→ Task statement
Please retype all of the entries that follow, leaving the images out.

Extracted material Block Start

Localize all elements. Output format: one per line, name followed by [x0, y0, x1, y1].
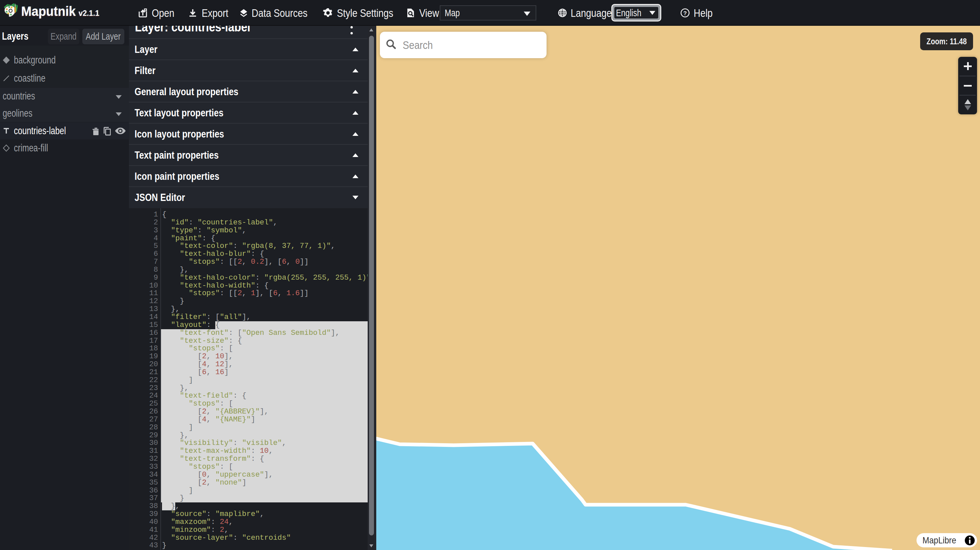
svg-text:?: ? — [683, 10, 687, 16]
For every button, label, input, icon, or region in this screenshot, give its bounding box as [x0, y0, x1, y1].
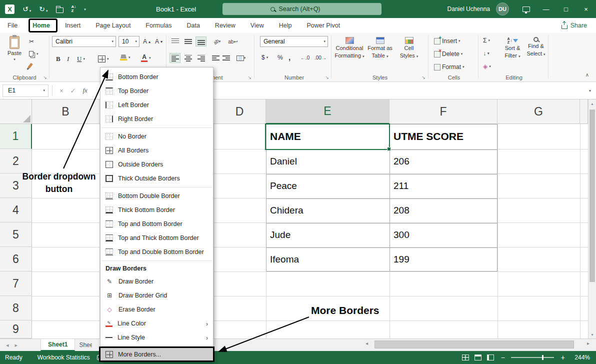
open-folder-icon[interactable]	[56, 6, 64, 13]
row-header-1[interactable]: 1	[0, 124, 32, 149]
row-header-2[interactable]: 2	[0, 149, 32, 174]
menu-item-right-border[interactable]: Right Border	[100, 112, 213, 126]
decrease-indent-button[interactable]	[210, 53, 220, 63]
font-family-select[interactable]: Calibri▾	[52, 36, 116, 47]
decrease-font-size-button[interactable]: A▾	[155, 38, 162, 45]
cut-button[interactable]: ✂	[29, 38, 34, 45]
vertical-scrollbar-thumb[interactable]	[590, 110, 595, 282]
column-header-B[interactable]: B	[32, 100, 100, 124]
page-break-view-icon[interactable]	[487, 354, 494, 360]
bold-button[interactable]: B	[56, 55, 60, 63]
avatar[interactable]: DU	[496, 2, 509, 16]
cell-F5[interactable]: 300	[390, 222, 498, 247]
ribbon-display-options-icon[interactable]	[516, 0, 536, 18]
row-header-9[interactable]: 9	[0, 320, 32, 338]
menu-item-line-color[interactable]: ✎Line Color	[100, 316, 213, 330]
enter-icon[interactable]: ✓	[67, 87, 80, 94]
accounting-format-button[interactable]: $▾	[262, 54, 268, 61]
tab-insert[interactable]: Insert	[58, 18, 88, 33]
format-as-table-button[interactable]: Format as Table ▾	[366, 37, 394, 59]
cell-F4[interactable]: 208	[390, 198, 498, 222]
menu-item-outside-borders[interactable]: Outside Borders	[100, 158, 213, 172]
menu-item-draw-border-grid[interactable]: ⊞Draw Border Grid	[100, 288, 213, 302]
sort-ascending-icon[interactable]: A↓Z	[72, 5, 76, 13]
clear-button[interactable]: ◈▾	[483, 63, 491, 70]
zoom-level[interactable]: 244%	[572, 354, 590, 361]
expand-formula-bar-chevron[interactable]: ▾	[589, 88, 596, 93]
italic-button[interactable]: I	[67, 55, 69, 63]
select-all-corner[interactable]	[0, 100, 32, 124]
borders-button[interactable]: ▾	[98, 56, 109, 62]
horizontal-scrollbar-thumb[interactable]	[374, 340, 574, 348]
menu-item-no-border[interactable]: No Border	[100, 130, 213, 144]
find-select-button[interactable]: Find & Select ▾	[525, 37, 547, 57]
menu-item-all-borders[interactable]: All Borders	[100, 144, 213, 158]
tab-help[interactable]: Help	[272, 18, 300, 33]
insert-function-icon[interactable]: fx	[80, 86, 91, 94]
cell-E6[interactable]: Ifeoma	[266, 247, 390, 272]
workbook-statistics[interactable]: Workbook Statistics	[38, 354, 90, 361]
number-dialog-launcher[interactable]	[325, 75, 329, 80]
copy-button[interactable]: ▾	[29, 51, 38, 56]
tab-formulas[interactable]: Formulas	[138, 18, 179, 33]
increase-decimal-button[interactable]: ←.0	[300, 55, 310, 60]
scroll-up-icon[interactable]: ▴	[588, 100, 596, 108]
menu-item-thick-outside-borders[interactable]: Thick Outside Borders	[100, 172, 213, 186]
customize-quick-access-chevron[interactable]: ▾	[84, 8, 86, 11]
orientation-button[interactable]: ab▾	[212, 36, 222, 46]
paste-button[interactable]: Paste▾	[4, 36, 25, 62]
increase-indent-button[interactable]	[222, 53, 232, 63]
fill-color-button[interactable]: ▾	[120, 54, 130, 60]
merge-center-button[interactable]: ▾	[236, 53, 246, 63]
menu-item-thick-bottom-border[interactable]: Thick Bottom Border	[100, 203, 213, 217]
tab-power-pivot[interactable]: Power Pivot	[299, 18, 348, 33]
tab-page-layout[interactable]: Page Layout	[88, 18, 138, 33]
cell-E4[interactable]: Chidera	[266, 198, 390, 222]
cell-F3[interactable]: 211	[390, 174, 498, 198]
zoom-in-icon[interactable]: +	[561, 354, 565, 361]
sheet-tab-sheet2[interactable]: Sheet2	[75, 339, 92, 351]
font-size-select[interactable]: 10▾	[118, 36, 140, 47]
search-input[interactable]	[279, 6, 334, 12]
align-right-button[interactable]	[196, 53, 206, 63]
cell-F1[interactable]: UTME SCORE	[390, 124, 498, 149]
menu-item-bottom-border[interactable]: Bottom Border	[100, 70, 213, 84]
search-box[interactable]	[222, 3, 382, 15]
cell-E2[interactable]: Daniel	[266, 149, 390, 174]
cell-E5[interactable]: Jude	[266, 222, 390, 247]
column-header-partial[interactable]	[580, 100, 588, 124]
delete-cells-button[interactable]: Delete▾	[434, 50, 462, 58]
center-button[interactable]	[182, 53, 194, 63]
zoom-slider[interactable]	[511, 357, 554, 358]
tab-data[interactable]: Data	[179, 18, 207, 33]
page-layout-view-icon[interactable]	[474, 354, 482, 360]
comma-style-button[interactable]: ,	[288, 53, 290, 62]
fill-button[interactable]: ↓▾	[483, 50, 490, 57]
row-header-8[interactable]: 8	[0, 296, 32, 320]
excel-app-icon[interactable]	[5, 4, 14, 14]
zoom-out-icon[interactable]: −	[501, 354, 505, 361]
maximize-button[interactable]: □	[556, 0, 576, 18]
cell-F6[interactable]: 199	[390, 247, 498, 272]
share-button[interactable]: Share	[562, 22, 587, 29]
column-header-G[interactable]: G	[498, 100, 580, 124]
top-align-button[interactable]	[170, 36, 180, 46]
collapse-ribbon-chevron[interactable]: ∧	[586, 72, 589, 78]
close-button[interactable]: ×	[576, 0, 596, 18]
name-box[interactable]: E1▾	[2, 84, 48, 97]
wrap-text-button[interactable]: ab↩	[228, 36, 238, 46]
percent-style-button[interactable]: %	[278, 54, 283, 61]
column-header-F[interactable]: F	[390, 100, 498, 124]
menu-item-erase-border[interactable]: ◇Erase Border	[100, 302, 213, 316]
cancel-icon[interactable]: ×	[56, 87, 67, 94]
tab-view[interactable]: View	[243, 18, 272, 33]
minimize-button[interactable]: —	[536, 0, 556, 18]
alignment-dialog-launcher[interactable]	[248, 75, 252, 80]
menu-item-top-and-bottom-border[interactable]: Top and Bottom Border	[100, 217, 213, 231]
hscroll-left-icon[interactable]: ◂	[366, 340, 368, 346]
undo-button[interactable]: ↺▾	[22, 6, 31, 12]
cell-styles-button[interactable]: Cell Styles ▾	[396, 37, 422, 59]
zoom-slider-thumb[interactable]	[542, 355, 544, 360]
menu-item-draw-border[interactable]: ✎Draw Border	[100, 274, 213, 288]
menu-item-more-borders[interactable]: More Borders...	[100, 348, 213, 360]
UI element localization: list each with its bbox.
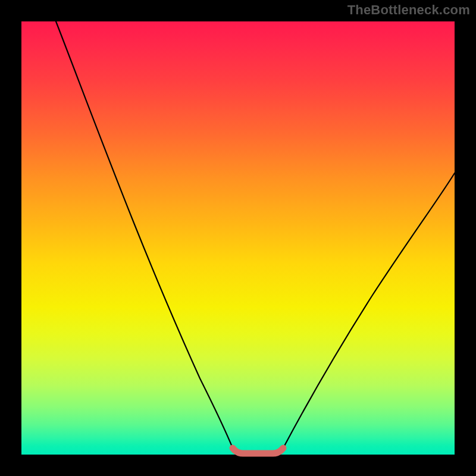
- curve-trough-highlight: [233, 448, 283, 453]
- plot-area: [21, 21, 455, 455]
- curve-left-branch: [56, 21, 233, 448]
- watermark-label: TheBottleneck.com: [347, 2, 470, 18]
- bottleneck-curve: [21, 21, 455, 455]
- chart-frame: TheBottleneck.com: [0, 0, 476, 476]
- curve-right-branch: [283, 173, 455, 448]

Extracted material Block End

→ Finished exercise
Localize all elements. Output format: one per line, name followed by [x0, y0, x1, y1].
svg-text:?: ? — [683, 10, 687, 16]
For every button, label, input, icon, or region in this screenshot, give its bounding box as [x0, y0, x1, y1].
open-folder-icon[interactable]	[56, 6, 64, 13]
row-header-1[interactable]: 1	[0, 124, 32, 149]
row-header-2[interactable]: 2	[0, 149, 32, 174]
menu-item-right-border[interactable]: Right Border	[100, 112, 213, 126]
decrease-indent-button[interactable]	[210, 53, 220, 63]
font-family-select[interactable]: Calibri▾	[52, 36, 116, 47]
decrease-font-size-button[interactable]: A▾	[155, 38, 162, 45]
cut-button[interactable]: ✂	[29, 38, 34, 45]
vertical-scrollbar-thumb[interactable]	[590, 110, 595, 282]
column-header-B[interactable]: B	[32, 100, 100, 124]
page-break-view-icon[interactable]	[487, 354, 494, 360]
bold-button[interactable]: B	[56, 55, 60, 63]
avatar[interactable]: DU	[496, 2, 509, 16]
cell-F5[interactable]: 300	[390, 222, 498, 247]
ribbon-display-options-icon[interactable]	[516, 0, 536, 18]
row-header-9[interactable]: 9	[0, 320, 32, 338]
menu-item-line-color[interactable]: ✎Line Color	[100, 316, 213, 330]
enter-icon[interactable]: ✓	[67, 87, 80, 94]
accounting-format-button[interactable]: $▾	[262, 54, 268, 61]
tab-insert[interactable]: Insert	[58, 18, 88, 33]
format-as-table-button[interactable]: Format as Table ▾	[366, 37, 394, 59]
cell-F4[interactable]: 208	[390, 198, 498, 222]
menu-item-outside-borders[interactable]: Outside Borders	[100, 158, 213, 172]
menu-item-draw-border-grid[interactable]: ⊞Draw Border Grid	[100, 288, 213, 302]
sort-ascending-icon[interactable]: A↓Z	[72, 5, 76, 13]
clear-button[interactable]: ◈▾	[483, 63, 491, 70]
zoom-level[interactable]: 244%	[572, 354, 590, 361]
expand-formula-bar-chevron[interactable]: ▾	[589, 88, 596, 93]
italic-button[interactable]: I	[67, 55, 69, 63]
select-all-corner[interactable]	[0, 100, 32, 124]
borders-button[interactable]: ▾	[98, 56, 109, 62]
horizontal-scrollbar-thumb[interactable]	[374, 340, 574, 348]
menu-item-no-border[interactable]: No Border	[100, 130, 213, 144]
find-select-button[interactable]: Find & Select ▾	[525, 37, 547, 57]
menu-item-all-borders[interactable]: All Borders	[100, 144, 213, 158]
tab-help[interactable]: Help	[272, 18, 300, 33]
insert-function-icon[interactable]: fx	[80, 86, 91, 94]
cell-E6[interactable]: Ifeoma	[266, 247, 390, 272]
workbook-statistics[interactable]: Workbook Statistics	[38, 354, 90, 361]
number-dialog-launcher[interactable]	[325, 75, 329, 80]
copy-button[interactable]: ▾	[29, 51, 38, 56]
tab-formulas[interactable]: Formulas	[138, 18, 179, 33]
increase-decimal-button[interactable]: ←.0	[300, 55, 310, 60]
scroll-up-icon[interactable]: ▴	[588, 100, 596, 108]
menu-item-thick-outside-borders[interactable]: Thick Outside Borders	[100, 172, 213, 186]
customize-quick-access-chevron[interactable]: ▾	[84, 8, 86, 11]
orientation-button[interactable]: ab▾	[212, 36, 222, 46]
paste-button[interactable]: Paste▾	[4, 36, 25, 62]
increase-indent-button[interactable]	[222, 53, 232, 63]
fill-color-button[interactable]: ▾	[120, 54, 130, 60]
merge-center-button[interactable]: ▾	[236, 53, 246, 63]
menu-item-thick-bottom-border[interactable]: Thick Bottom Border	[100, 203, 213, 217]
tab-power-pivot[interactable]: Power Pivot	[299, 18, 348, 33]
tab-page-layout[interactable]: Page Layout	[88, 18, 138, 33]
cell-E4[interactable]: Chidera	[266, 198, 390, 222]
cell-F3[interactable]: 211	[390, 174, 498, 198]
zoom-in-icon[interactable]: +	[561, 354, 565, 361]
sheet-tab-sheet2[interactable]: Sheet2	[75, 339, 92, 351]
font-size-select[interactable]: 10▾	[118, 36, 140, 47]
search-input[interactable]	[279, 6, 334, 12]
align-right-button[interactable]	[196, 53, 206, 63]
cell-F1[interactable]: UTME SCORE	[390, 124, 498, 149]
menu-item-bottom-border[interactable]: Bottom Border	[100, 70, 213, 84]
search-box[interactable]	[222, 3, 382, 15]
cell-E2[interactable]: Daniel	[266, 149, 390, 174]
cell-E5[interactable]: Jude	[266, 222, 390, 247]
column-header-partial[interactable]	[580, 100, 588, 124]
delete-cells-button[interactable]: Delete▾	[434, 50, 462, 58]
center-button[interactable]	[182, 53, 194, 63]
zoom-slider[interactable]	[511, 357, 554, 358]
tab-data[interactable]: Data	[179, 18, 207, 33]
page-layout-view-icon[interactable]	[474, 354, 482, 360]
comma-style-button[interactable]: ,	[288, 53, 290, 62]
fill-button[interactable]: ↓▾	[483, 50, 490, 57]
row-header-8[interactable]: 8	[0, 296, 32, 320]
excel-app-icon[interactable]	[5, 4, 14, 14]
zoom-out-icon[interactable]: −	[501, 354, 505, 361]
maximize-button[interactable]: □	[556, 0, 576, 18]
cell-F6[interactable]: 199	[390, 247, 498, 272]
share-button[interactable]: Share	[562, 22, 587, 29]
column-header-G[interactable]: G	[498, 100, 580, 124]
top-align-button[interactable]	[170, 36, 180, 46]
collapse-ribbon-chevron[interactable]: ∧	[586, 72, 589, 78]
close-button[interactable]: ×	[576, 0, 596, 18]
name-box[interactable]: E1▾	[2, 84, 48, 97]
wrap-text-button[interactable]: ab↩	[228, 36, 238, 46]
percent-style-button[interactable]: %	[278, 54, 283, 61]
column-header-F[interactable]: F	[390, 100, 498, 124]
menu-item-erase-border[interactable]: ◇Erase Border	[100, 302, 213, 316]
cancel-icon[interactable]: ×	[56, 87, 67, 94]
tab-view[interactable]: View	[243, 18, 272, 33]
minimize-button[interactable]: —	[536, 0, 556, 18]
alignment-dialog-launcher[interactable]	[248, 75, 252, 80]
menu-item-top-and-bottom-border[interactable]: Top and Bottom Border	[100, 217, 213, 231]
hscroll-left-icon[interactable]: ◂	[366, 340, 368, 346]
undo-button[interactable]: ↺▾	[22, 6, 31, 12]
cell-styles-button[interactable]: Cell Styles ▾	[396, 37, 422, 59]
zoom-slider-thumb[interactable]	[542, 355, 544, 360]
menu-item-draw-border[interactable]: ✎Draw Border	[100, 274, 213, 288]
menu-item-more-borders[interactable]: More Borders...	[100, 348, 213, 360]
UI element localization: list each with its bbox.
- curve-trough-highlight: [233, 448, 283, 453]
- plot-area: [21, 21, 455, 455]
- curve-left-branch: [56, 21, 233, 448]
- watermark-label: TheBottleneck.com: [347, 2, 470, 18]
- bottleneck-curve: [21, 21, 455, 455]
- chart-frame: TheBottleneck.com: [0, 0, 476, 476]
- curve-right-branch: [283, 173, 455, 448]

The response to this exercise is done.